Greenwood is three-storey to the front and three-storey to the back, with rooms to the front and back being of different levels, so there are no grand interconnecting reception rooms – something buyers at this upper level of the market tend to look for.

Instead, there are two smaller rooms on either side of the front hall. On the right, there is a fine drawingroom with that bow window to the side, a tall sash to the front and a fine white marble fireplace. There is a more informal reception room on the other side.

Up a half-flight of stairs, there is the formal diningroom on one side and a large family bathroom on the other in what probably used to be a small parlour room.

Upstairs there are four good-sized, double bedrooms, one en suite, and a small single in the room over the porch. It’s likely that new owners will convert this room into an en suite or dressingroom.

Down at the garden level of this double-fronted house, the front rooms are half-basement level while the rooms to the rear are the same level as the garden.

Modern space

New owners will, most likely, do a great deal of work to the house, modernising and redecorating, just as the family who are leaving did when they moved in.

The entire basement area will be first on the agenda for reworking, not just to get better views of the back garden, but also to create a modern eat-in kitchen. The single-storey extension at the rear – there before the owners’ time and used by them as a playroom – will go.

They won’t be short of examples of what can be done.
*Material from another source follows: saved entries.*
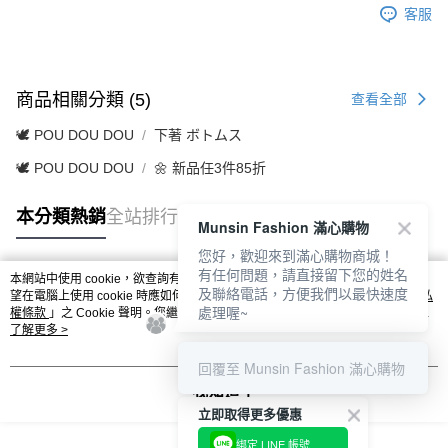
客服
商品相關分類 (5)
查看全部
🕊️ POU DOU DOU
下著 ボトムス
🕊️ POU DOU DOU
🌼 新品任3件85折
本分類熱銷
全站排行
Munsin Fashion 滿心購物
您好，歡迎來到滿心購物商城！
有任何問題，請直接留下您的姓名
本網站中使用 cookie，欲查詢有關本網站使用 cookie 方式之詳情，及若您不希
及聯絡電話，方便我們以最快速度
熱門標籤
望在電腦上使用 cookie 時應如何變更電腦的 cookie 設定，請參閱本網站「
隱私
處理喔~
權條款
」之 Cookie 聲明。您繼續使用本網站即表示您同意本公司得按本網站使
用條款之 Cookie 聲明使用 cookie。
了解更多 >
回覆至 Munsin Fashion 滿心購物
我知道了
立即取得更多優惠
綁定 LINE 帳號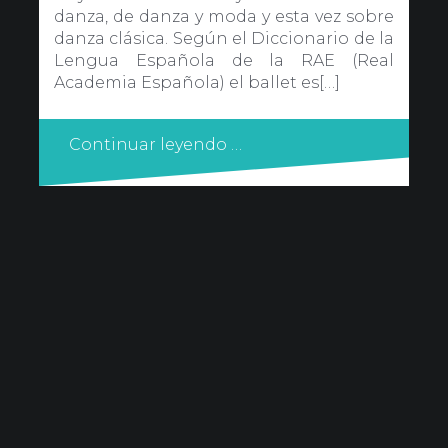
danza, de danza y moda y esta vez sobre
danza clásica. Según el Diccionario de la
Lengua Española de la RAE (Real
Academia Española) el ballet es[…]
Continuar leyendo …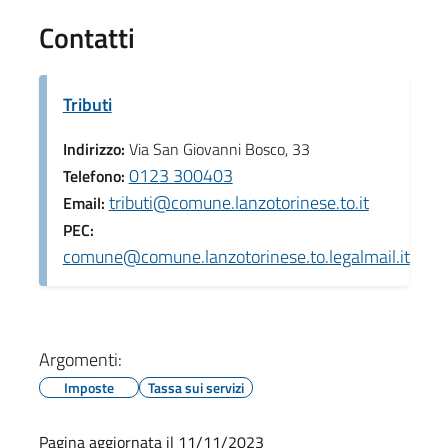
Contatti
Tributi
Indirizzo:
Via San Giovanni Bosco, 33
0123 300403
Telefono:
tributi@comune.lanzotorinese.to.it
Email:
PEC:
comune@comune.lanzotorinese.to.legalmail.it
Argomenti:
Imposte
Tassa sui servizi
Pagina aggiornata il 11/11/2023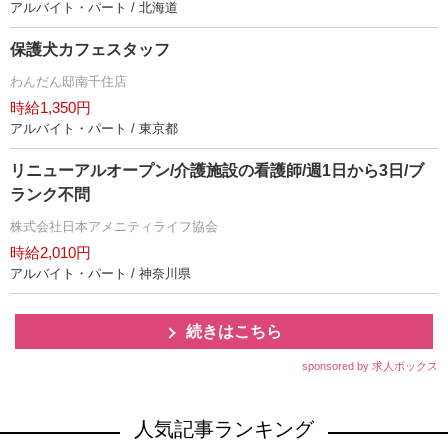
アルバイト・パート / 北海道
保護犬カフェスタッフ
わんだん邸南千住店
時給1,350円
アルバイト・パート / 東京都
リニューアルオープン/介護施設の看護師/週1日から3日/ブ
ランク不問
株式会社日本アメニティライフ協会
時給2,010円
アルバイト・パート / 神奈川県
続きはこちら
sponsored by 求人ボックス
人気記事ランキング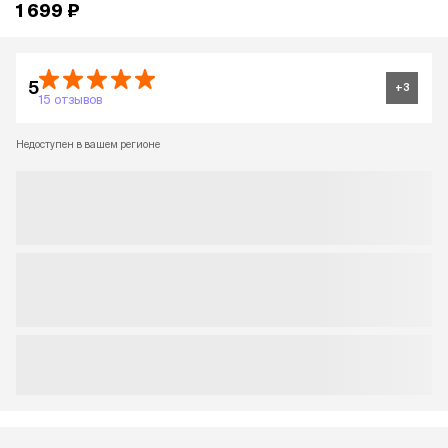
1 699 ₽
5
+
3
15 отзывов
Недоступен в вашем регионе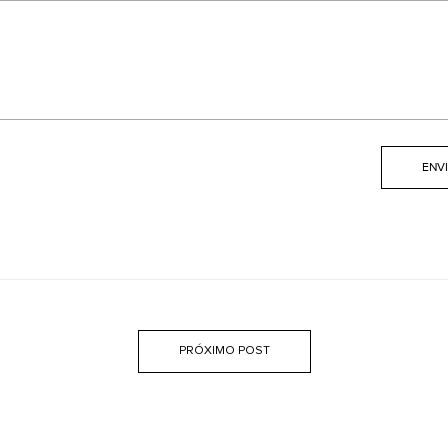
PRÓXIMO POST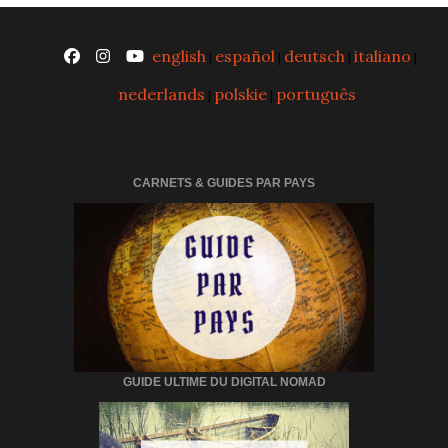
english
español
deutsch
italiano
|
|
|
|
nederlands
polskie
português
|
|
CARNETS & GUIDES PAR PAYS
GUIDE ULTIME DU DIGITAL NOMAD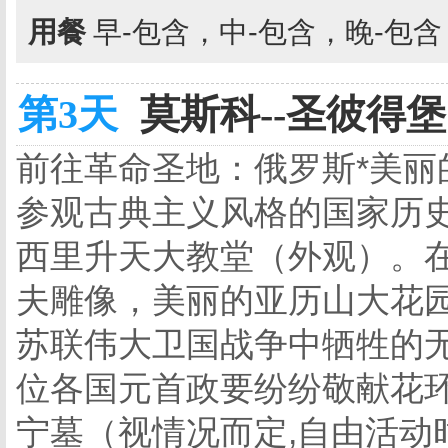
用餐
早-包含，中-包含，晚-包
第3天
莫斯科--圣彼得堡 
前往革命圣地：俄罗斯*美丽
参观古典主义风格的国家历
西里升天大教堂（外观）。
夫雕像，美丽的亚历山大花
苏联伟大卫国战争中牺牲的
位各国元首政要纷纷敬献花
宁墓（视情况而定,自由活动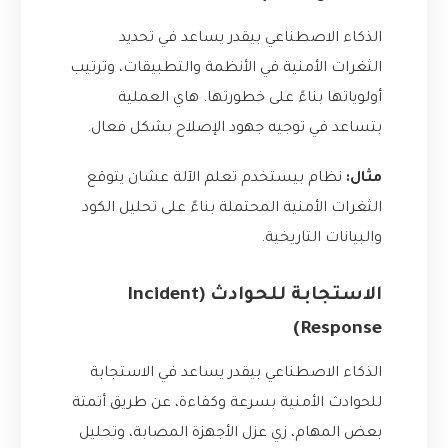
الذكاء الاصطناعي بيقدر يساعد في تحديد
الثغرات الأمنية في الأنظمة والتطبيقات، وترتيب
أولوياتها بناءً على خطورتها. هاي العملية
بتساعد في توجيه جهود الإصلاح بشكل فعال.
مثال:
نظام بيستخدم تعلم الآلة عشان يتوقع
الثغرات الأمنية المحتملة بناءً على تحليل الكود
والبيانات التاريخية.
الاستجابة للحوادث (Incident
Response)
الذكاء الاصطناعي بيقدر يساعد في الاستجابة
للحوادث الأمنية بسرعة وكفاءة، عن طريق أتمتة
بعض المهام، زي عزل الأجهزة المصابة، وتحليل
Greenwood is one of five similar-style Victorian homes built on this stretch of Avoca Avenue, each on vast sites with coach houses and, at the time, uninterupted views of the mountains. Several have now been extended – the back garden and the wide site opening up a variety of possibilites. One, Glenheather, sold for €9.4 million in 2007 and has since been extended.

To the side and separate from Greenwood is the two-storey coach house which was renovated about 10 years ago – “swallows were nesting in it, it hadn’t a roof” says the owner. It has its own courtyard to the front. It shares the driveway with the main house, which probably means it is not suitable for rental but more likely to be used, as it is now, for additional family accommodation.

“It needs a new family,” say the owners, a little regretfully.